Gündem Karakeçili yörük köyünde hüzün

Karakeçili yörük köyünde hüzün

15.08.2021 - 07:00 | Son Güncellenme:

Bodrum’un yüksek tepelerindeki Karakeçili yörüklerin köyü Gökbel’de yangınlardan sonra hüzünlü bekleyiş var. Köylüler, “Evimiz’yanmadı ama yuvamız olan ormanımız yandı’ diye üzülüyor

Karakeçili yörük köyünde hüzün

Gökhan Karakaş -  Bodrum’un Mazı Mahallesi’nde etkisini hiç yitirmeden diğer bölgelere sıçrayan orman yangınında zarar gören bir diğer bölge Karakeçili yörüklerin dağ köyü Gökbel. Köydeki fıstık çamları ve zeytin ağaçları tamamen yok oldu. Ören ve Milas istikametine ilerleyen alevler Kemerköy Termik Santrali’nin çalışmalarını durdururken yakınındaki yerleşim alanlarının da boşaltılmasına yol açtı. Bodrum Yarımadası’nın en yüksek noktalarından birinde yer alan Karakeçili yörüklerinin dağ köyü Gökbel’de yaşayanlar, Mazı ile Çökertme arasında olmasına rağmen seslerini duyuramadıkları için fıstık çamları ve zeytin ağaçlarının tamamen yok olduğunu belirtti.

Haberin Devamı

Dağ köyünde hüzün var

Geleneklerinde doğayla barışık yaşam olduğunu belirten yörükler, yanan kızılçam ve fıstık çamlarını kendi olanaklarıyla söndürdüklerini ve doğal yaşamın yılanlar ve yaban domuzlarının bölgeyi terk ettiği için büyük zarar gördüğünün altını çizdi.

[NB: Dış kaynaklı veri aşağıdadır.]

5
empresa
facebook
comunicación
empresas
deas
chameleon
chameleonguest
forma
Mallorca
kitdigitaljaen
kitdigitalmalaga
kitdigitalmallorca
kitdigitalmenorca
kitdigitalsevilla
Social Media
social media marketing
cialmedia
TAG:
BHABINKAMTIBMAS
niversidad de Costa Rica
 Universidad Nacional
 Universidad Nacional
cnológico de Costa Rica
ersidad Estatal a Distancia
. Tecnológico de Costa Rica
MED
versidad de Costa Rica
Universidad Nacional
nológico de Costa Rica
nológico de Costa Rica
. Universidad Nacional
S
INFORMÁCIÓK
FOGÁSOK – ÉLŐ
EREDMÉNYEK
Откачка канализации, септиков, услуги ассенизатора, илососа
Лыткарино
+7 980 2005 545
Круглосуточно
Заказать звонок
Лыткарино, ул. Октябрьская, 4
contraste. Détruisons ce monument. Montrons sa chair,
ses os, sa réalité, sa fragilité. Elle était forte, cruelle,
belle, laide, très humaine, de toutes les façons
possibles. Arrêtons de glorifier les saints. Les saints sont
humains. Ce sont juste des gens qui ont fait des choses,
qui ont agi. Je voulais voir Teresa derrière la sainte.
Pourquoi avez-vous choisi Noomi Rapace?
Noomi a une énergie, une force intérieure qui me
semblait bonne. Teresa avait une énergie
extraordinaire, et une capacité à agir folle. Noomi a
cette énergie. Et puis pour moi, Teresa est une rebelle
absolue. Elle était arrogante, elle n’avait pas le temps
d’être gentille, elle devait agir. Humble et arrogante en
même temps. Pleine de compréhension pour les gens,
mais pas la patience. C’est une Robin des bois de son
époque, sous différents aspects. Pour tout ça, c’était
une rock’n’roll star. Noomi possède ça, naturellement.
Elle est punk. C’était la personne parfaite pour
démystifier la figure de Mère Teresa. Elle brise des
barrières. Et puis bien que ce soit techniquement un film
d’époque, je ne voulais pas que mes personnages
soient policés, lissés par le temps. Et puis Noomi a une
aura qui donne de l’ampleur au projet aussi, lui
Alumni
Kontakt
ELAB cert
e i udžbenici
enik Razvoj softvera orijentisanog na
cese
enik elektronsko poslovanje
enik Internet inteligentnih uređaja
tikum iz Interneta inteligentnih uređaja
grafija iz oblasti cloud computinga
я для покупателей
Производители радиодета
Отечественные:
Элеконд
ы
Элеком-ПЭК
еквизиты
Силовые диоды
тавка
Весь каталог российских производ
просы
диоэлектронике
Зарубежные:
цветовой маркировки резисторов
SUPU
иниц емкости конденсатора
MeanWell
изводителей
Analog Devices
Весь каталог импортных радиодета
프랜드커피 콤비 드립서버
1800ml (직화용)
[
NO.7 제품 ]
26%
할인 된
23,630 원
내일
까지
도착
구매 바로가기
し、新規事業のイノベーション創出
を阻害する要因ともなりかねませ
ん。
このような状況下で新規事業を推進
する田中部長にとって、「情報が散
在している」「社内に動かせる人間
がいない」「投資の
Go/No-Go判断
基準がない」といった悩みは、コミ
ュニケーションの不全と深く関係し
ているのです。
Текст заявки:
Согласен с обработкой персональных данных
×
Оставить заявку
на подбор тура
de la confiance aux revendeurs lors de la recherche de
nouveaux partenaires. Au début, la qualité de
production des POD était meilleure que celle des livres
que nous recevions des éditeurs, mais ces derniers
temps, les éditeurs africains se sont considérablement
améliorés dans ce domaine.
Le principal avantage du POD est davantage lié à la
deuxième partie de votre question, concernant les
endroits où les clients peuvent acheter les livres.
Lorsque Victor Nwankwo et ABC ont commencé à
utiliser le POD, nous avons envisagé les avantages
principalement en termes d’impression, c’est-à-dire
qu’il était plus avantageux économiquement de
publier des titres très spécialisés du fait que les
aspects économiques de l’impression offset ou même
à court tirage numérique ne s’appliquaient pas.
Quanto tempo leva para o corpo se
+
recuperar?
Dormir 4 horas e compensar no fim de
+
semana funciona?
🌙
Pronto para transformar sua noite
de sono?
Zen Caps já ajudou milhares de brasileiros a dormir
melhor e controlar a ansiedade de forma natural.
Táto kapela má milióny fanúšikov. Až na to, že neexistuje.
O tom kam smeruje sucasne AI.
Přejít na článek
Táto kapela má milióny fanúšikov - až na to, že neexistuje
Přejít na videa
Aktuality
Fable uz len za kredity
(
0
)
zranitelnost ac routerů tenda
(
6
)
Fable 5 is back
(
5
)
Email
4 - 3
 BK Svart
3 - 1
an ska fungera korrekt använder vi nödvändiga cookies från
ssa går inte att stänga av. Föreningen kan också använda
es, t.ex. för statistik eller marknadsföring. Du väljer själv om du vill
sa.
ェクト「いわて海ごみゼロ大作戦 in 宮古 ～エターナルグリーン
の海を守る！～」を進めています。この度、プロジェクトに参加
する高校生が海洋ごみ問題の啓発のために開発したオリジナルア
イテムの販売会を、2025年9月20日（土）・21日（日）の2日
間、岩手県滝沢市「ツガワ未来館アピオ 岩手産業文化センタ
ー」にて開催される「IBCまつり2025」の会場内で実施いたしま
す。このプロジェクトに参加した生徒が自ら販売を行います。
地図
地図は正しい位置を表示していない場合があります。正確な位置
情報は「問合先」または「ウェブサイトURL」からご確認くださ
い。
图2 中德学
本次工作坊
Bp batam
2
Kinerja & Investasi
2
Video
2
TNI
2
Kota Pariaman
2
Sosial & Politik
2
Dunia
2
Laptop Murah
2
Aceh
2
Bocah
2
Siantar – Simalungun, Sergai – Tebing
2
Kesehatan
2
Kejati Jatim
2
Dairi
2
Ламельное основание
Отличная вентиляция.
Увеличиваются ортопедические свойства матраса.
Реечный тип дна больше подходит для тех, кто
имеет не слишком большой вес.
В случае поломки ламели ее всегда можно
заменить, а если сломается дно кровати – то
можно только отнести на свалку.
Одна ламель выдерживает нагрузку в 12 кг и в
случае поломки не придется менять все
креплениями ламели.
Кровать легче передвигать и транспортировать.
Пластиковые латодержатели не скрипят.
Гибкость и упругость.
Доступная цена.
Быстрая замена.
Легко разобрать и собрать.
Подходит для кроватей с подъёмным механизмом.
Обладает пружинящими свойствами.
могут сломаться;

Bodrum Yarımadası’nın en yüksek dağ köylerinden Gökbel’de yaşayanlar, alevlerin ardından hüzünlü bir bekleyişe başladı. Milas ilçesine bağlı 280 metre yükseklikteki köyde Karakeçili yörükleri yaşıyor. Dört kuşaktır dağ köyünde yaşayan yörükler, 50 yıl önce devlet izniyle diktikleri fıstık çamlarının kızıl çamlarla birlikte yanışını hüzünle izlediklerini belirtiyorlar. Mazı ve Çökertme arasındaki yüksek tepede kaldıkları için  devlet yetkililerinin kendilerini görmezden geldiğini savunan köylüler, yangını kendi imkanlarıyla söndürdüklerini belirtti.

Haberin Devamı

‘Fıstık çamları kül oldu’

Köylülerden Songül Filiz, “Yangın kızıl çamların bulunduğu bölgede başladı. Hemen köyün genç erkekleri harekete geçerek su bidonları ve kazmalarla alevlerin önünde set olmaya çalıştı. Fakat kısa süre içinde köyümüzün sembolü olan fıstık çamlarının bulunduğu bölgeye doğru ilerledi alevler. Bu sırada köyün tüm kadınları genç, yaşlı söndürmeye çalıştık. Bir orman itfaiye ekibi yardıma geldi. Herkes elinden gelini yaptı. İlk anda müdahale edilseydi bu kadar büyümezdi. Gece süren nöbetlerimiz sırasında alevler köyümüze yaklaştı. Köyün gençleri el aletleriyle ormana daldı. Sadece bir tanker ve orman itfaiyesinin yardımıyla söndürmeye çalıştık. Havadan söndürme istedik ama gelmedi. Kızılçamlarımızla birlikte bölgemizi zenginleştiren ve arılarımız için gerekli fıstık çamları kül oldu. Çok üzgünüz” dedi.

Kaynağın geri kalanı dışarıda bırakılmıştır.